О вражде двух выдающихся ученых в назидание нам, младшим сотрудникам, рассказывал Уран Абрамович Гуральник, до начала 60-х Ученый Секретарь ИМЛИ, а в сталинские времена – секретарь ОЛЯ (Отделения языка и литературы). Называл он громкие имена соперников, я называть не буду: вражда и приемы борьбы типичны, склока светил, не угасая, шла по нормам и правилам времени. Обозначу научные величины, помня урок Арнольда, Х и Y.
Академик Х хотел получить Сталинскую премию, а член-корреспондент Y, входивший в Комитет по присуждению премий, мечтал стать академиком. X говорил: «Пока я жив, не быть ему академиком». Y: «Не получить ему премии, пока я жив». Труд академика выдвинули на соискание высшей награды, член-корр дал отзыв: «Не может не вызывать недоумения, что на Сталинскую премию выдвинут труд, противоречащий сталинским установкам». Премии не дали одному, звания академика – другому. Разбираться не стали, свара, только начнись, еще неизвестно, чем кончится, чья сторона окажется сильнее в схватке за чистоту сталинских установок.
Рассказывал Гуральник и о том, как в кругах академических произошла смена власти. Когда он был Ученым Секретарем ОЛЯ, то кабинет делил с академиком Мещаниновым. Крупнейший маррист, возглавлявший Отделение, по его словам, отличался усидчивостью и пунктуальностью: ни минуты не опаздывал на службу и отсиживал своё от звонка до звонка. И вдруг на глазах у Гуральника среди рабочего дня поднялся главный филолог из-за своего письменного стола и ушёл, удалился без единого слова, оказалось, безвозвратно.
Всеми ему доступными мимико-риторическими средствами Уран Абрамович старался передать силу испытанного им потрясающего впечатления: солидный, выдержанный, пожилой, занимающий в своей области наивысшее положение учёный сановник встает и уходит. Можно подумать, в туалет пошёл, а он навсегда ушёл из сферы многолетней деятельности.
Гуральник говорил, что Мещанинов был вежлив, обходителен, а историки филологической науки установили, что он, находясь у научной власти, даже не подвёл под монастырь кое-кого, не считая тех, которые уже были подведены. Чего же он покинул поле боя? Услышал топот дальний и присмирел. Раздался ему зов, подобный крику солдат, ворвавшихся во дворец, чтобы арестовать Временное Правительство, или команда матроса, разгонявшего Учредительное собрание: «Кончилось ваше время». Кончилось время марристов, пришло время виноградовцев. Вождь проигравшей партии знал, как оно бывает, когда
«В языкознании приятие советских норм означало марризм, официально поддерживаемую лингвистическую доктрину».

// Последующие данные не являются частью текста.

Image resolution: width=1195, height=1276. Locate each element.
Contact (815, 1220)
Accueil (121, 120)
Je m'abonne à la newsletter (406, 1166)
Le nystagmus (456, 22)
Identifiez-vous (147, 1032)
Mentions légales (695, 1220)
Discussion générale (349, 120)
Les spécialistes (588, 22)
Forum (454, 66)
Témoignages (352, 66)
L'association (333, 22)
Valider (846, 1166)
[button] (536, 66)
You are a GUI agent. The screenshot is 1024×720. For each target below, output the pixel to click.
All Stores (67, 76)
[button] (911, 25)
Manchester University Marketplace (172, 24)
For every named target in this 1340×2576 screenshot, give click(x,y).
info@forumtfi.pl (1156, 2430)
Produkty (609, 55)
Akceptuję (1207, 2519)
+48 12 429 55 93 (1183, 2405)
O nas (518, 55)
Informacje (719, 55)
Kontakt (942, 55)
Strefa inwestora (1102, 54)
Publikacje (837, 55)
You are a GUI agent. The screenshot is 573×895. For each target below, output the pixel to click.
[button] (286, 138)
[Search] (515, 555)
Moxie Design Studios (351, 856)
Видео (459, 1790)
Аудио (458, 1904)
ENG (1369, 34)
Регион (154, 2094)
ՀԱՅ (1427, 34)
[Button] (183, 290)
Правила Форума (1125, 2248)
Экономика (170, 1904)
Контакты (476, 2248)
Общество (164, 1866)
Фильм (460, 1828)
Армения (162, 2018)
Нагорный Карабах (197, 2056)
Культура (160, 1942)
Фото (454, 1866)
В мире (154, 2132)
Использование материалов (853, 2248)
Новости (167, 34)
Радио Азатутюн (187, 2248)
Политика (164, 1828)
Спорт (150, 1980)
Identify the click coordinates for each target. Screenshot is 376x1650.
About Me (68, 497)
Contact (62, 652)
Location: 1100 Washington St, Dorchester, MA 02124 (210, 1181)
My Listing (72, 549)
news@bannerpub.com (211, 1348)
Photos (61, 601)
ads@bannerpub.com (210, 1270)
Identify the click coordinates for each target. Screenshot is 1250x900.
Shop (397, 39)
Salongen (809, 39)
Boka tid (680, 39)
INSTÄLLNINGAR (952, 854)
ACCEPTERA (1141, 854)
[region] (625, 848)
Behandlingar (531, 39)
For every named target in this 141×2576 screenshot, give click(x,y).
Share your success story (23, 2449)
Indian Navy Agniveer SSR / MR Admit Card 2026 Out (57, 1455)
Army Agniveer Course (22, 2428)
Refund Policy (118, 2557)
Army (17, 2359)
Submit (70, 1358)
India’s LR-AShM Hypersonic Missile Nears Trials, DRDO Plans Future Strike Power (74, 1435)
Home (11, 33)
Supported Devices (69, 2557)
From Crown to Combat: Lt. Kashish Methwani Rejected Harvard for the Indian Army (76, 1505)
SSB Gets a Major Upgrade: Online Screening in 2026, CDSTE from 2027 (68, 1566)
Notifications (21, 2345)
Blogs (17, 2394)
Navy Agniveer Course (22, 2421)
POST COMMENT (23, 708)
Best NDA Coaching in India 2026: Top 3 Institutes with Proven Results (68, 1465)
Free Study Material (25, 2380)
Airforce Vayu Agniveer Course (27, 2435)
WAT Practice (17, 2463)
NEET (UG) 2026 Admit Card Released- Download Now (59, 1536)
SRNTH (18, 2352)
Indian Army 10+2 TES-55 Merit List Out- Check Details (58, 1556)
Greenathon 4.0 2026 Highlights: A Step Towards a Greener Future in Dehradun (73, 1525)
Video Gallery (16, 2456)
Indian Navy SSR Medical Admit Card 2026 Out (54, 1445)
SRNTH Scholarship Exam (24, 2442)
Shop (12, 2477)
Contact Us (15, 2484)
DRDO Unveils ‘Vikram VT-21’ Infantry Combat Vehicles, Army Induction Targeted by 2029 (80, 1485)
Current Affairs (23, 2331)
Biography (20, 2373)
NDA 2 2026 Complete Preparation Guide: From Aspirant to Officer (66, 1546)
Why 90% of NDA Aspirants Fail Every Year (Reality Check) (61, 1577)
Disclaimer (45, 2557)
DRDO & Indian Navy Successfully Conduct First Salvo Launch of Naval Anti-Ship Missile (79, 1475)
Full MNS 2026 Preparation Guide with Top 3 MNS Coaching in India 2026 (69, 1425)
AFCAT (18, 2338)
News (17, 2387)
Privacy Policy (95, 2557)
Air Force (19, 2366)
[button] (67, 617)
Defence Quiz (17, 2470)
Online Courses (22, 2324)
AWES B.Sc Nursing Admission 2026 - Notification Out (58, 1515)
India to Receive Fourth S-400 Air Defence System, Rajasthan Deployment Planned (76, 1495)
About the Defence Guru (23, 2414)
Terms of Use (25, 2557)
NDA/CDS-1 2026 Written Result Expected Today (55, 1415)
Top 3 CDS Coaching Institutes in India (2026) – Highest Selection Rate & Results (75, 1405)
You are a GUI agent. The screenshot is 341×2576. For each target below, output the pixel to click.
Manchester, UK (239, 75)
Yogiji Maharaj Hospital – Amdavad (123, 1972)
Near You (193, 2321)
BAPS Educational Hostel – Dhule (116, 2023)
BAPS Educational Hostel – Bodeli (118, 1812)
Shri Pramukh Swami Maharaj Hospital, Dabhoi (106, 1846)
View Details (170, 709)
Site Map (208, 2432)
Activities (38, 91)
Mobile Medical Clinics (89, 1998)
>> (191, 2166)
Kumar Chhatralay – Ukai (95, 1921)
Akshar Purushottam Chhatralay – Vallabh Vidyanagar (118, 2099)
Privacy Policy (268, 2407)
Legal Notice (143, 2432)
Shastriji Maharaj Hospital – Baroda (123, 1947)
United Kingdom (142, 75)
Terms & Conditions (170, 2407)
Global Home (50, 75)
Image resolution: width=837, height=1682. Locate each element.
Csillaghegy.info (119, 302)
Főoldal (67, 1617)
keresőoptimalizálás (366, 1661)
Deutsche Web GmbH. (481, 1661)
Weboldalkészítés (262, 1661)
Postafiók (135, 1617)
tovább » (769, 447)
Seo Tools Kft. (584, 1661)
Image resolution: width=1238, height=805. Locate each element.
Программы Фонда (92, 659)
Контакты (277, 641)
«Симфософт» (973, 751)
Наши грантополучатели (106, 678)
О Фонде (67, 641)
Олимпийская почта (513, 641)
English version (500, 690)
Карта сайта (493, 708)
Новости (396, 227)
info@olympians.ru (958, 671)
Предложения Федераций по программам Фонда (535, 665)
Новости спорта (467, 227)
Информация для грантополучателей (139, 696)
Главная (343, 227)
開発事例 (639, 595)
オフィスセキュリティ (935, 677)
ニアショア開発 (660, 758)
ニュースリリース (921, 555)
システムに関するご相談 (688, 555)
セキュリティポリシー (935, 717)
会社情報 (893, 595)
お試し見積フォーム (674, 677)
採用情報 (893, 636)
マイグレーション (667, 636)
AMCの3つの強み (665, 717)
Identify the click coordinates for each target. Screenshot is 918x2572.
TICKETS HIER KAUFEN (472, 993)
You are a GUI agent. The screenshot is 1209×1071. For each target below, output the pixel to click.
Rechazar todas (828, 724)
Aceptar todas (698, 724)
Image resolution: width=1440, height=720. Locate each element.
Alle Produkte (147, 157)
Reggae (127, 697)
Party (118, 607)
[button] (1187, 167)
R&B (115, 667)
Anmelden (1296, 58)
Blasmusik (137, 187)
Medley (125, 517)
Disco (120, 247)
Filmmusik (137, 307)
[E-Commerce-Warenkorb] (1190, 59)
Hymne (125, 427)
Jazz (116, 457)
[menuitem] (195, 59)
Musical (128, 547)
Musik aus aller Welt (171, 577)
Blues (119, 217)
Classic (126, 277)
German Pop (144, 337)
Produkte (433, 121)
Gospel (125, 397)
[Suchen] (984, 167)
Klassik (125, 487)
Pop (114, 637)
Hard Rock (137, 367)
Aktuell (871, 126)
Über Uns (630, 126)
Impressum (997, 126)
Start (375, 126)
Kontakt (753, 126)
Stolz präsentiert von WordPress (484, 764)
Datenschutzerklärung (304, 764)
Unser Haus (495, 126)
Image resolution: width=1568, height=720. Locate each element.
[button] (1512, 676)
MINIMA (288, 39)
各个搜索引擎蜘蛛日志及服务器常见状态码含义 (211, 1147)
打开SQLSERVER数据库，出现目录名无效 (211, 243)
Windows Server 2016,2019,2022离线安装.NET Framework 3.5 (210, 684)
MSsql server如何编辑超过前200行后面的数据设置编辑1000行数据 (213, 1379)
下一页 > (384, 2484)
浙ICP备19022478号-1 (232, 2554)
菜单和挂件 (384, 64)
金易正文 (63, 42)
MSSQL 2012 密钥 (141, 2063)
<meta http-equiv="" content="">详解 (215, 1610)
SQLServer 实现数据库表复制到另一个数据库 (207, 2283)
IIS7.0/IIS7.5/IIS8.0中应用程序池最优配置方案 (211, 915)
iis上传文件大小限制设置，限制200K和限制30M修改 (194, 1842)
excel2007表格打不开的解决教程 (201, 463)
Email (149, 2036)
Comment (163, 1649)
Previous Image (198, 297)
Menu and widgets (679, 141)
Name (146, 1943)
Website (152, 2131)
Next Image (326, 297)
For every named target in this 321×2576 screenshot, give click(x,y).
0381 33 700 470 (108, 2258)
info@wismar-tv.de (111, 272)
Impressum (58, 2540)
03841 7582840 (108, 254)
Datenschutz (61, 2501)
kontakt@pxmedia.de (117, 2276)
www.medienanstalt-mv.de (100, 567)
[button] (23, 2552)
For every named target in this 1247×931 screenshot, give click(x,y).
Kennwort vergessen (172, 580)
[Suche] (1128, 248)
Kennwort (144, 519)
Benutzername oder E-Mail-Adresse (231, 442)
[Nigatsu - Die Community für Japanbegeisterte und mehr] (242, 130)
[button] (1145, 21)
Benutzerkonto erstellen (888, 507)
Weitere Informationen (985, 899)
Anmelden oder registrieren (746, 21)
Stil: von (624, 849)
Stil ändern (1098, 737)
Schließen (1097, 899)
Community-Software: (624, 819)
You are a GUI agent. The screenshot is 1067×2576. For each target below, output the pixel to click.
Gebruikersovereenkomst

В шестидесятых годах я услышал, что двоюродная сестра Бориса Пастернака, Ольга Фрейденберг, этнограф, предвосхитила современный структурализм и самого Леви-Стросса. «Предвосхитила», – так, без колебаний, сказал мне сведущий венгерский фольклорист Мартон Иштванович. За предвосхищение ей и попало? На такой вопрос Мартон ответа не знал, и чтобы им сказанное проверить, снял я трубку и по старой памяти позвонил профессору, читавшему нам в Университете курс лингвистики. Почтенный профессор ответил, однако не сразу. Попросил: «Одну минуту, я спрошу у жены».
Зачем же выдающийся знаток стал спрашивать чьего-то мнения, как бы считая нужным сделать сноску? Если бы речь шла о факте, специалист сразу бы ответил «да» или «нет», но таковы были времена, надо всем по-прежнему нависал давящий вопрос отошедшей эпохи: надо знать или не надо? Вопросы теории по-прежнему решались партийно по мере выяснения личных отношений: кого признавать или не признавать.
Пока ждал я ответа, в трубке, издалека, слышались голоса: «Леви-Стросс… Фрейденберг…» – шло деловое обсуждение, словно в штабе принималось решение, считать или же не считать, что предвосхитила.
Вернулся профессор к телефону и сказал по-прежнему вежливо, но твердо: «Нет, не предвосхитила». Так решили супруги-ученые.
Мой профессор считался нераскаянным сторонником Марра, а его жена, тоже лингвистка, пропагандировала «порочные теории Блюмфельда». Приверженность «порочным» взглядам сошла с рук языковедам-супругам. Другим попадало и за меньшие грехи – очередная тайна нашей советской истории. Марризм называют лингвистикой официальной, словно решение было принято в ЦК и Совете Народных Комиссаров, хотя как и почему так считалось, не выяснено. Но в книгах пишут: «Инспирированный верховной властью разгром марризма…» Власть разгромила ею же учреждённую доктрину? Лучше бы выяснить, кто кого инспирировал.